The result is then computed as $θ = \min(0.5, 0.1216 / ϕ)$.

This function can use multiple threads if available.

compute_weights(Z::Matrix{Int8}, [q::Integer,] θ; verbose::Bool = true) -> (Vector{Float64}, Float64)

This function computes the reweighting vector. It retuns the vector and its sum Meff (the latter represents the number of "effective" sequences).

Z is an $N × M$ multiple sequence aLignment (see read_fasta_alignment). $N$ is the length of each sequence and $M$ the number of sequences.

q is the maximum value in the alphabet, if omitted it's computed from maximum(Z).

θ is the distance threshold: for any sequence, the number $n$ of sequences (including itself) that are at normalized distance smaller than $⌊θN⌋$ is counted, and the weight of that sequence is then $1/n$.

θ can be a real value between 0 and 1, or the symbol :auto, in which case the compute_theta function is used.

This function can use multiple threads if available.

compute_dists(Z::Matrix{Int8}) -> Matrix{Float64}

This function computes the matrix of normalized Hamming distances between sequences of the multiple sequence alignment Z (see read_fasta_alignment).

This function can use multiple threads if available.

compute_weighted_frequencies(Z::Matrix{Int8}, W::Vector{Float64} [, q]) -> (Vector{Float64}, Matrix{Float64})

Given a multiple sequence alignment matrix Z (see read_fasta_alignment), and a vector of weights (see compute_weights), returns the empirical one- and two-point frequencies $P_i$ and $P_{ij}$.

q is the size of the alphabet, if not given it's computed as maximum(Z).

If Z has size $N × M$ (i.e. $M$ sequences of length $N$), the resulting vector $P_i$ has length $N (q-1)$ and contains $N$ blocks (one for each residue position), each block containing the frequencies of the amino-acids, weighted according to W. The frequency of the last symbol, which usually represents the gap, is omitted and can be recovered by normalization.
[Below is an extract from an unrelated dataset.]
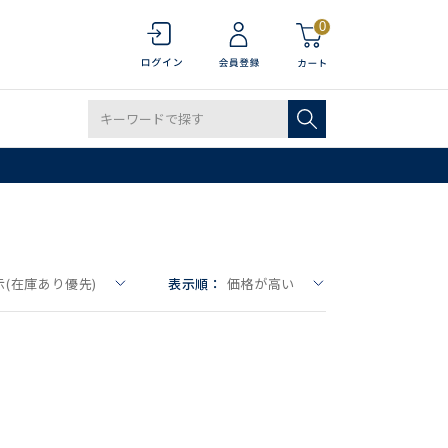
0
(在庫あり優先)
表示順：
価格が高い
The resulting matrix $P_{ij}$ has size $N (q-1) × N (q-1)$ and it also has a block structure, with $N × N$ blocks, one for each pair of residues (the last row and column of each block are omitted and can be recovered by normalization).

compute_weighted_frequencies(Z::Matrix{Int8}, [q,] θ) -> (Vector{Float64}, Matrix{Float64}, Float64, Vector{Float64})

This form of the function just calls compute_weights with the given values of θ and q and then uses the result to call the version desrcibed above.

Besides returning the one- and two-point frequencies, it also returns the result of compute_weights: the Meff and the reweighting vector.

add_pseudocount(Pi::Vector{Float64}, Pij::Matrix{Float64}, pc::Float64, q::Integer = 21) -> (Vector{Float64}, Matrix{Float64})

This function takes one- and two-points frequencies (see compute_weighted_frequencies) and returns the corresponding frequencies with a pseudocount pc added.

The resulting frequencies are the same that would be obtained by mixing the original data with weight (1-pc) with a uniform distribution with weight pc. So pc must be between 0 (returns a copy of the original data) and 1 (returns the frequencies for the uniform distribution).

The integer q is used to specify the block size of the matrices (each block has size $(q-1)×(q-1)$).

compute_DI_gauss(J::Matrix{Float64}, C::Matrix{Float64}, q::Integer = 21) -> Matrix{Float64}

Compute the Direct Information matrix, assuming a Gaussian model.

C is the covariance matrix $C_{ij} = P_{ij} - P_i P_j$, and J its inverse.

The integer q is used to specify the block size of the matrices (each block has size $(q-1)×(q-1)$). The result has one entry per block.

This function can use multiple threads if available.

compute_FN(J::Matrix{Float64}, q::Integer = 21) -> Matrix{Float64}

Compute the matrix of Frobenius norms.

J is the inverse of the covariance matrix $C_{ij} = P_{ij} - P_i P_j$.

The integer q is used to specify the block size of the matrices (each block has size $(q-1)×(q-1)$). The result has one entry per block.

This function can use multiple threads if available.